What needs to be done: Report how many lines of the following entries include the string "отеля"; respond with the number alone.

Given data:
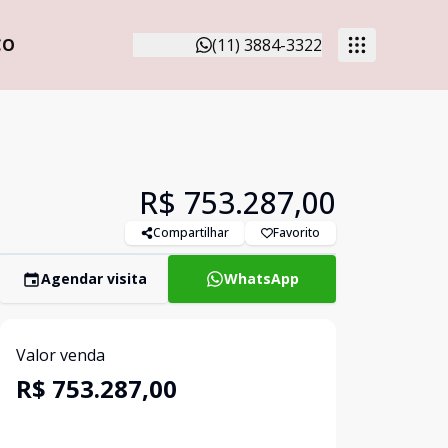
CO
(11) 3884-3322
R$ 753.287,00
Compartilhar
Favorito
Agendar visita
WhatsApp
Valor venda
R$ 753.287,00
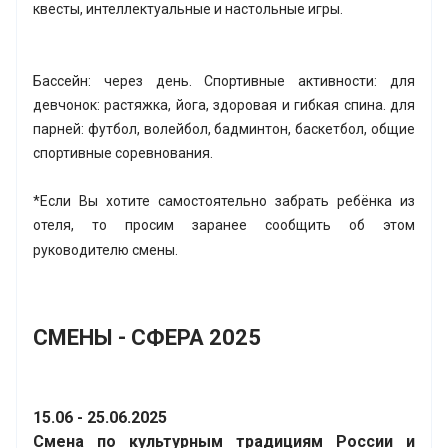
квесты, интеллектуальные и настольные игры.
Бассейн: через день. Спортивные активности: для
девчонок: растяжка, йога, здоровая и гибкая спина. для
парней: футбол, волейбол, бадминтон, баскетбол, общие
спортивные соревнования.
*Если Вы хотите самостоятельно забрать ребёнка из
отеля, то просим заранее сообщить об этом
руководителю смены.
СМЕНЫ - СФЕРА 2025
15.06 - 25.06.2025
Смена по культурным традициям России и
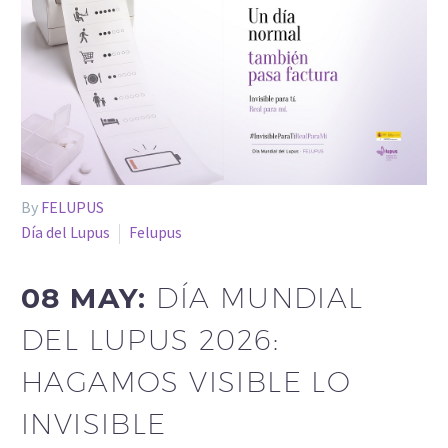
By
FELUPUS
Día del Lupus
Felupus
08 MAY:
DÍA MUNDIAL
DEL LUPUS 2026:
HAGAMOS VISIBLE LO
INVISIBLE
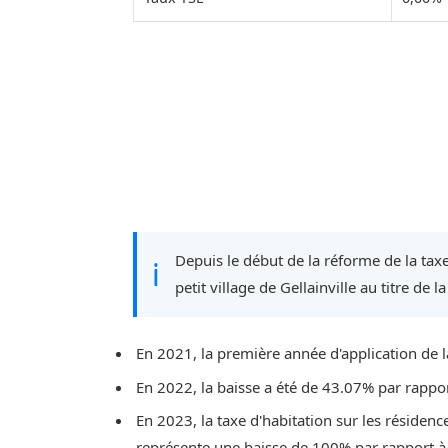
Depuis le début de la réforme de la taxe
ℹ
petit village de Gellainville au titre de l
En 2021, la première année d'application de l
En 2022, la baisse a été de 43.07% par rappo
En 2023, la taxe d'habitation sur les résidenc
représente une baisse de 100% par rapport à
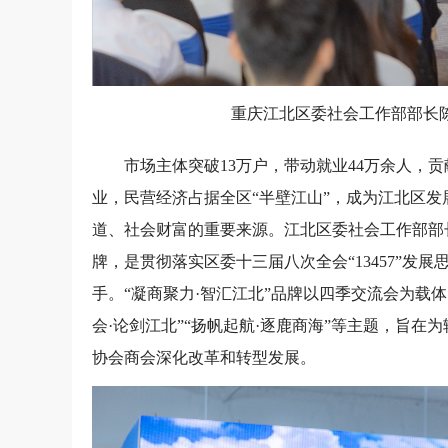
重庆江北区委社会工作部部长陈
市场主体突破13万户，带动就业44万余人，贡
业，民营经济占据全区“半壁江山”，成为江北区
道、社会财富的重要来源。江北区委社会工作部部长
牌，是贯彻落实区委十三届八次全会“13457”发
手。“凝商聚力·智汇江北”品牌以四季交流会为载体，
会·论剑江北”“扬帆起航·逐鹿商海”等主题，旨
协会商会深化改革和转型发展。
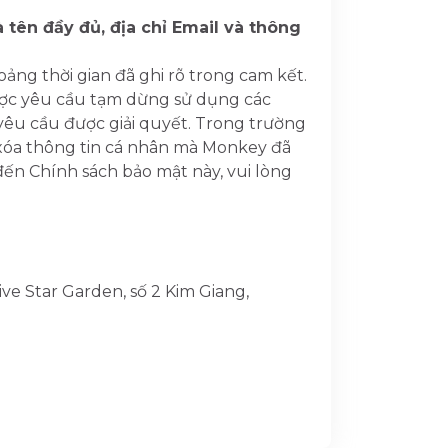
à tên đầy đủ, địa chỉ Email và thông
ng thời gian đã ghi rõ trong cam kết.
ược yêu cầu tạm dừng sử dụng các
êu cầu được giải quyết. Trong trường
xóa thông tin cá nhân mà Monkey đã
đến Chính sách bảo mật này, vui lòng
ive Star Garden, số 2 Kim Giang,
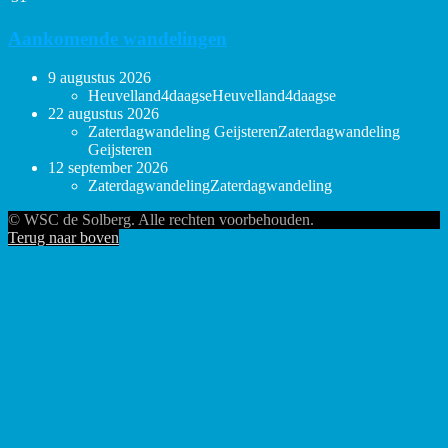
Aankomende wandelingen
9 augustus 2026
Heuvelland4daagse
Heuvelland4daagse
22 augustus 2026
Zaterdagwandeling Geijsteren
Zaterdagwandeling
Geijsteren
12 september 2026
Zaterdagwandeling
Zaterdagwandeling
© WSC de Solberg. Alle rechten voorbehouden.
Terug naar boven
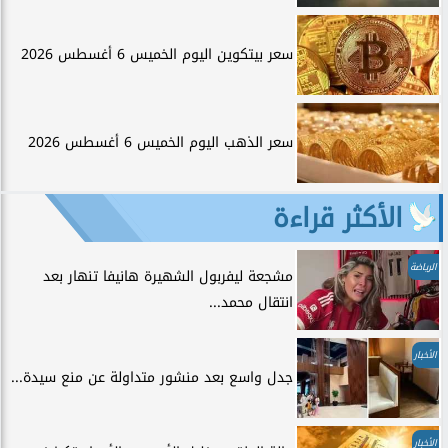
سعر بيتكوين اليوم الخميس 6 أغسطس 2026
سعر الذهب اليوم الخميس 6 أغسطس 2026
الأكثر قراءة
الرياضة
مشجعة ليفربول الشهيرة هانيفا تنهار بعد
انتقال محمد...
الأخبار
جدل واسع بعد منشور متداولة عن منع سيدة...
الأخبار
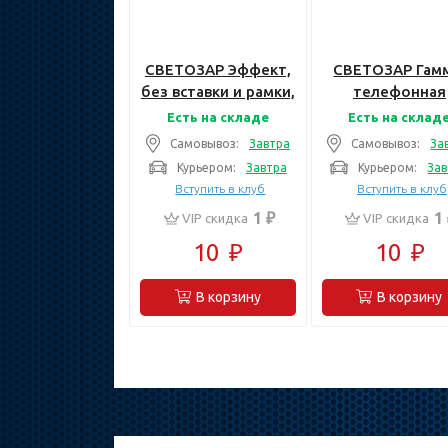
СВЕТОЗАР Эффект,
СВЕТОЗАР Гамм
без вставки и рамки,
телефонная
Телефонная
одинарная цв
Есть на складе
Есть на склад
розетка (SV-54417-
бежевый,
Самовывоз:
Завтра
Самовывоз:
За
W)
Электрическа
Курьером:
Завтра
Курьером:
Зав
розетка (SV-54
Вступить в клуб
Вступить в клуб
B)
1 ₽
1
VIP скидка
VIP скидка
10
₽
10
₽
В корзину
В корзину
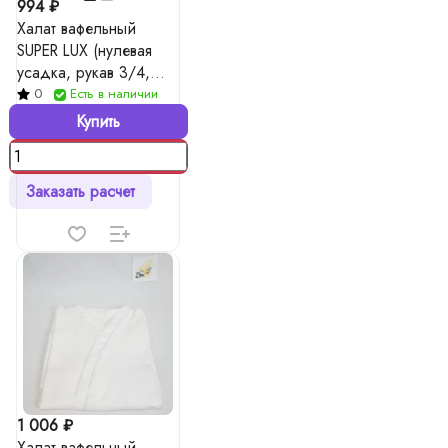
994 ₽
Халат вафельный
SUPER LUX (нулевая
усадка, рукав 3/4,
укороченный халат),
0
Есть в наличии
цвета в ассорт.
Купить
Заказать расчет
1 006 ₽
Халат вафельный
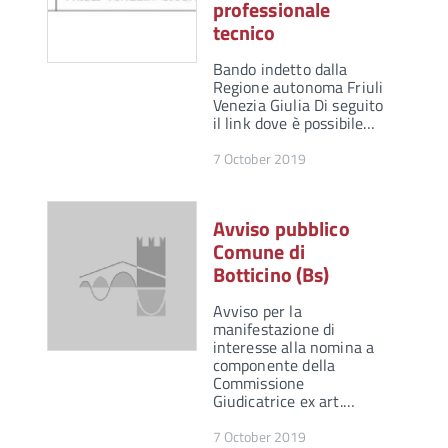
professionale
tecnico
Bando indetto dalla
Regione autonoma Friuli
Venezia Giulia Di seguito
il link dove è possibile…
7 October 2019
Avviso pubblico
Comune di
Botticino (Bs)
Avviso per la
manifestazione di
interesse alla nomina a
componente della
Commissione
Giudicatrice ex art.…
7 October 2019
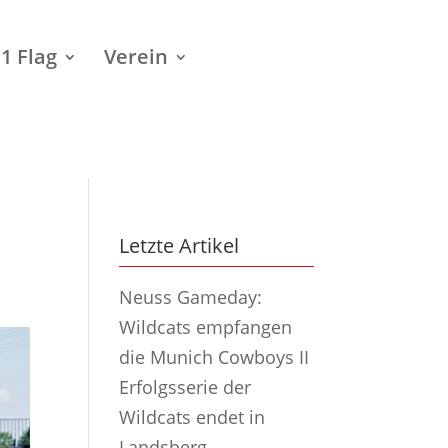
1 Flag
Verein
Letzte Artikel
Neuss Gameday:
Wildcats empfangen
die Munich Cowboys II
Erfolgsserie der
Wildcats endet in
Landsberg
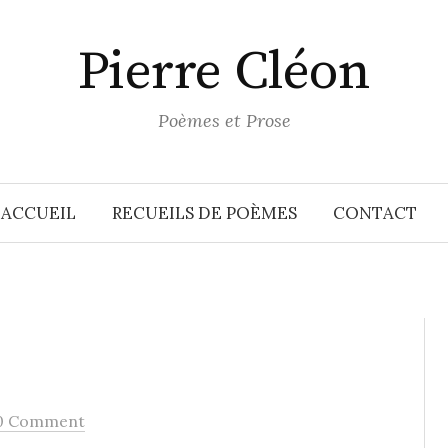
Pierre Cléon
Poèmes et Prose
ACCUEIL
RECUEILS DE POÈMES
CONTACT
0 Comment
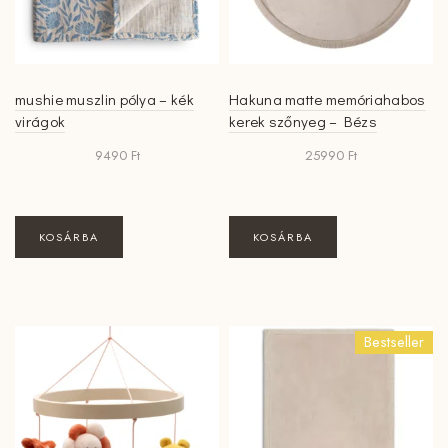
mushie muszlin pólya – kék
Hakuna matte memóriahabos
virágok
kerek szőnyeg – Bézs
9490
Ft
25990
Ft
KOSÁRBA
KOSÁRBA
Bestseller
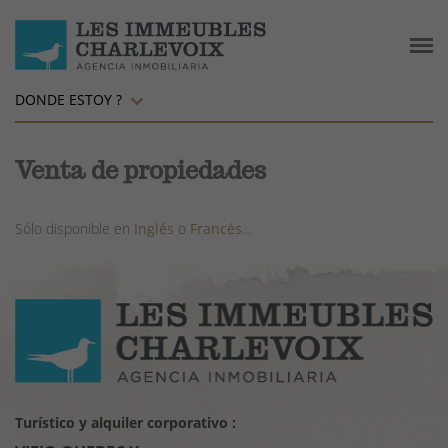
DONDE ESTOY ?
Venta de propiedades
Sólo disponible en
Inglés
o
Francés
...
Turístico y alquiler corporativo :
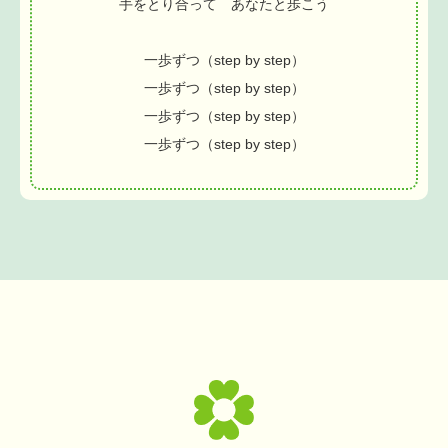
手をとり合って あなたと歩こう
一歩ずつ（step by step）
一歩ずつ（step by step）
一歩ずつ（step by step）
一歩ずつ（step by step）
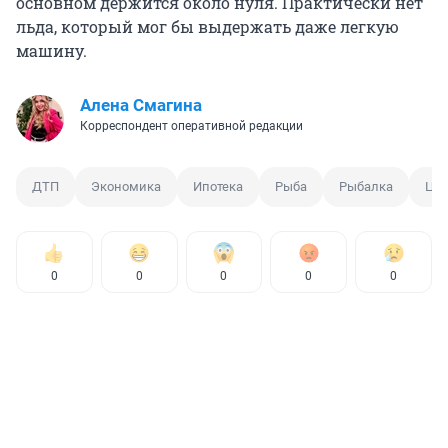
основном держится около нуля. Практически нет
льда, который мог бы выдержать даже легкую
машину.
Алена Смагина
Корреспондент оперативной редакции
ДТП
Экономика
Ипотека
Рыба
Рыбалка
ЦБ
0
0
0
0
0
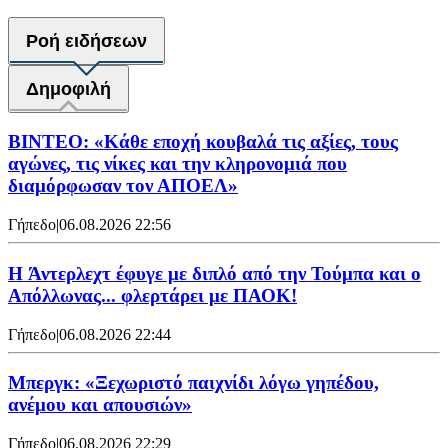
Ροή ειδήσεων
Δημοφιλή
ΒΙΝΤΕΟ: «Κάθε εποχή κουβαλά τις αξίες, τους
αγώνες, τις νίκες και την κληρονομιά που
διαμόρφωσαν τον ΑΠΟΕΛ»
Γήπεδο
|
06.08.2026 22:56
H Άντερλεχτ έφυγε με διπλό από την Τούμπα και ο
Απόλλωνας... φλερτάρει με ΠΑΟΚ!
Γήπεδο
|
06.08.2026 22:44
Μπεργκ: «Ξεχωριστό παιχνίδι λόγω γηπέδου,
ανέμου και απουσιών»
Γήπεδο
|
06.08.2026 22:29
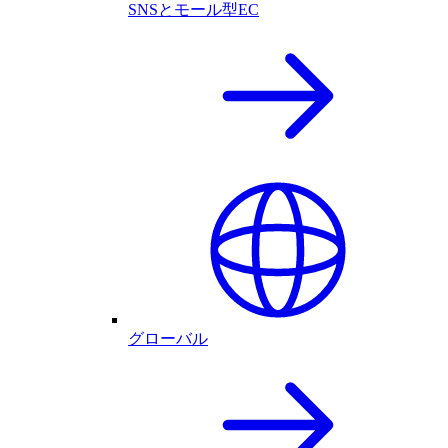
SNSとモール型EC
グローバル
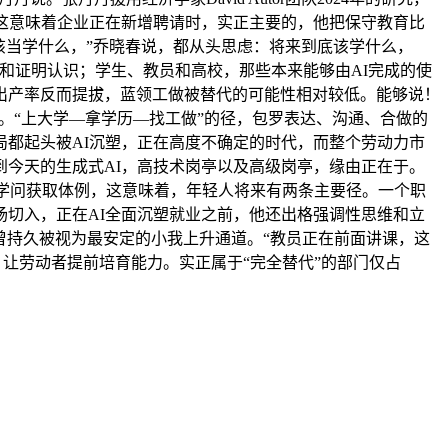
这意味着企业正在新增聘请时，实正主要的，他把保守教育比
该当学什么，”乔晓春说，都从头思虑：将来到底该学什么，
认识和证明认识；学生、教员和高校，那些本来能够由AI完成的使
出产率反而提拔，蓝领工做被替代的可能性相对较低。能够说！
。“上大学—拿学历—找工做”的径，包罗表达、沟通、合做的
都起头被AI沉塑，正在高度不确定的时代，而整个劳动力市
再到今天的生成式AI，高技术岗亭以及高级岗亭，缘由正在于。
变学问获取体例，这意味着，年轻人将来有两条主要径。一个职
切入，正在AI全面沉塑就业之前，他还出格强调性思维和立
曾持久被视为最安定的小我上升通道。“教员正在前面讲课，这
，让劳动者提前培育能力。实正属于“完全替代”的部门仅占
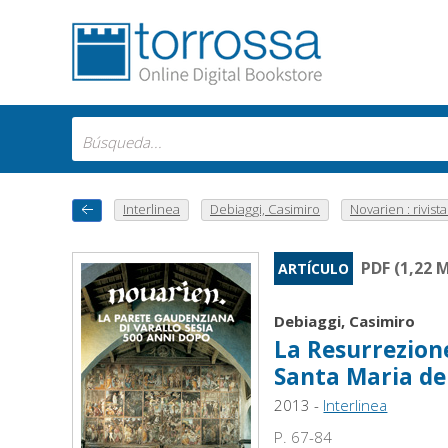
Interlinea
Debiaggi, Casimiro
Novarien : rivista 
PDF (1,22 
ARTÍCULO
Debiaggi, Casimiro
La Resurrezione
Santa Maria del
2013 -
Interlinea
P. 67-84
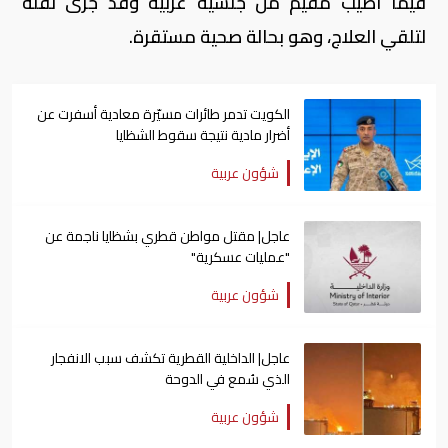
فيما أصيب مقيم من جنسية عربية وقد جرى نقله
لتلقي العلاج، وهو بحالة صحية مستقرة.
الكويت تدمر طائرات مسيّرة معادية أسفرت عن
أضرار مادية نتيجة سقوط الشظايا
شؤون عربية
عاجل| مقتل مواطن قطري بشظايا ناجمة عن
"عمليات عسكرية"
شؤون عربية
عاجل| الداخلية القطرية تكشف سبب الانفجار
الذي سُمع في الدوحة
شؤون عربية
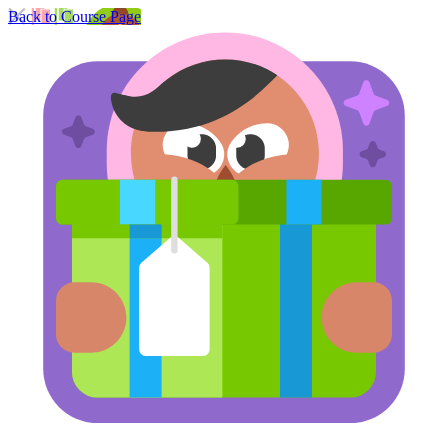
Back to Course Page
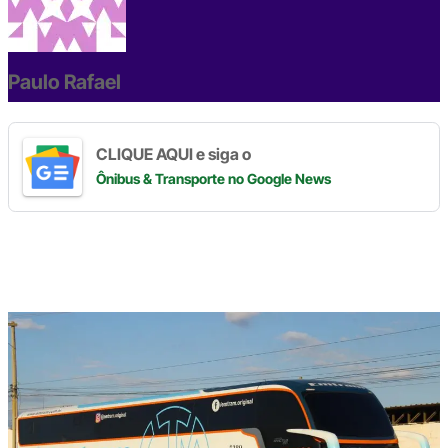
b
d
n
a
A
Li
o
s
m
p
n
o
p
k
Paulo Rafael
k
CLIQUE AQUI e siga o
Ônibus & Transporte
no Google News
Digite
aqui
o
seu
e-
mail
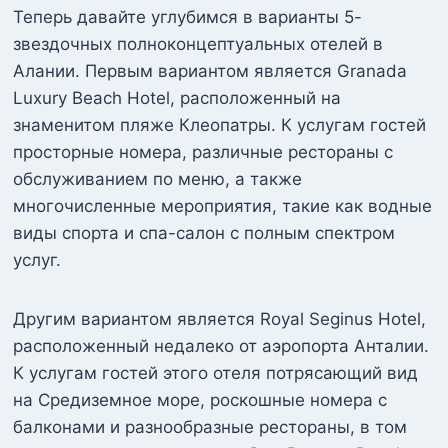
Теперь давайте углубимся в варианты 5-
звездочных полноконцептуальных отелей в
Алании. Первым вариантом является Granada
Luxury Beach Hotel, расположенный на
знаменитом пляже Клеопатры. К услугам гостей
просторные номера, различные рестораны с
обслуживанием по меню, а также
многочисленные мероприятия, такие как водные
виды спорта и спа-салон с полным спектром
услуг.
Другим вариантом является Royal Seginus Hotel,
расположенный недалеко от аэропорта Анталии.
К услугам гостей этого отеля потрясающий вид
на Средиземное море, роскошные номера с
балконами и разнообразные рестораны, в том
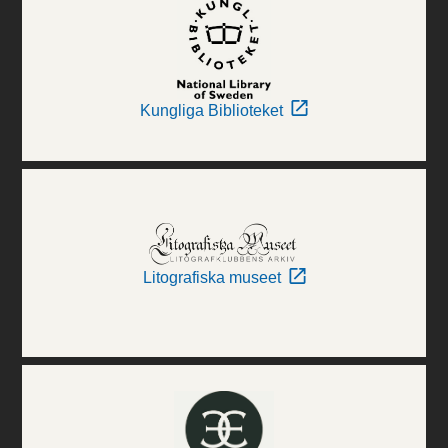
Kungliga Biblioteket
Litografiska museet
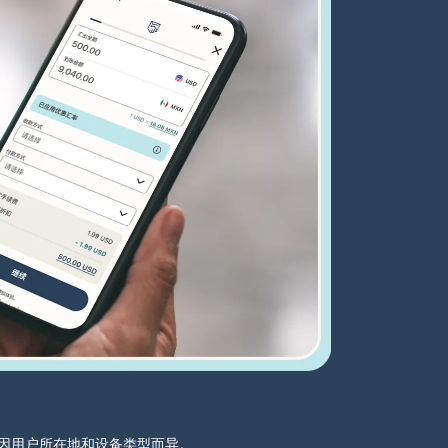
分可能因用户所在地和设备类型而异。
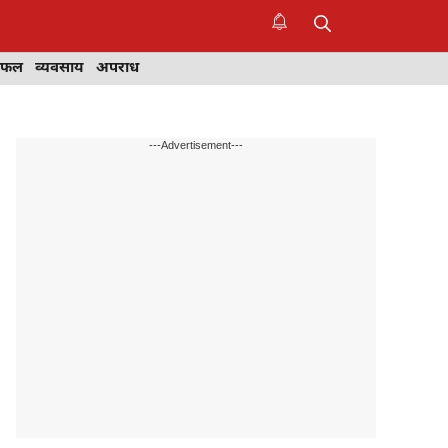
िफल
व्यवसाय
अपराध
---Advertisement---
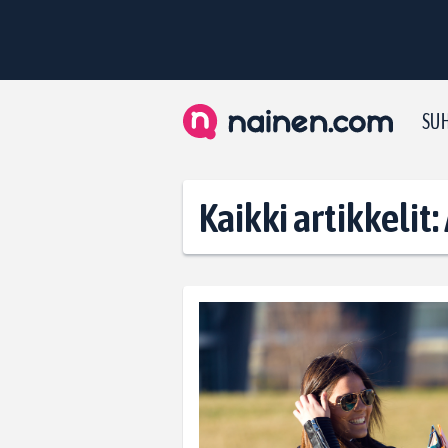
SUH
Kaikki artikkelit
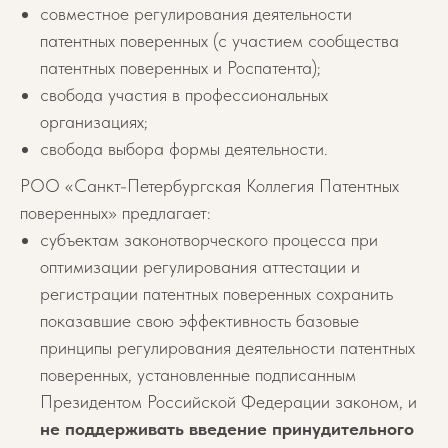
совместное регулирования деятельности
патентных поверенных (с участием сообщества
патентных поверенных и Роспатента);
свобода участия в профессиональных
организациях;
свобода выбора формы деятельности.
РОО «Санкт-Петербургская Коллегия Патентных
поверенных» предлагает:
субъектам законотворческого процесса при
оптимизации регулирования аттестации и
регистрации патентных поверенных сохранить
показавшие свою эффективность базовые
принципы регулирования деятельности патентных
поверенных, установленные подписанным
Президентом Российской Федерации законом, и
не поддерживать введение принудительного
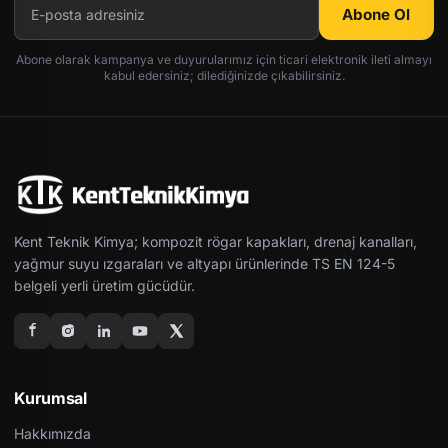
Abone Ol
Abone olarak kampanya ve duyurularımız için ticari elektronik ileti almayı
kabul edersiniz; dilediğinizde çıkabilirsiniz.
Kent Teknik Kimya; kompozit rögar kapakları, drenaj kanalları,
yağmur suyu ızgaraları ve altyapı ürünlerinde TS EN 124-5
belgeli yerli üretim gücüdür.
Kurumsal
Hakkımızda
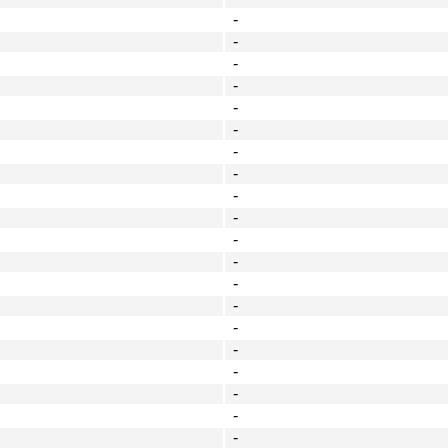
-
-
-
-
-
-
-
-
-
-
-
-
-
-
-
-
-
-
-
-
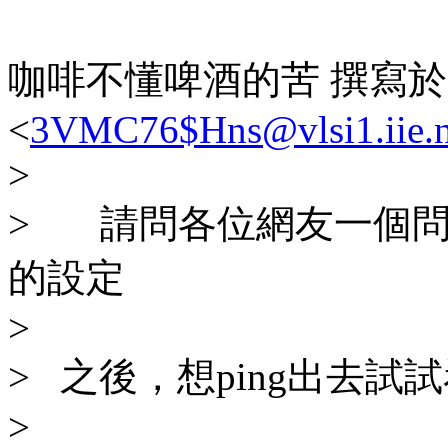
咖啡不懂啤酒的苦 撰寫
<
3VMC76$Hns@vlsi1.iie.n
>
> 請問各位網友一個問題
的設定
>
> 之後，想ping出去
>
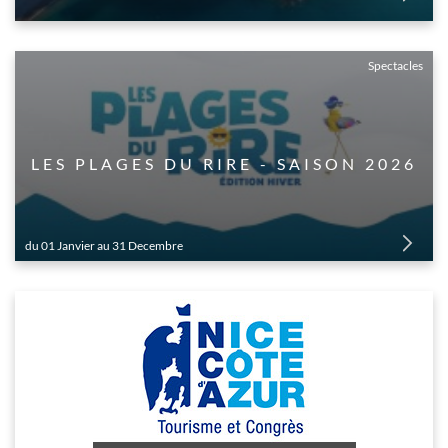
Spectacles
LES PLAGES DU RIRE - SAISON 2026
du 01 Janvier au 31 Decembre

Answer space: 2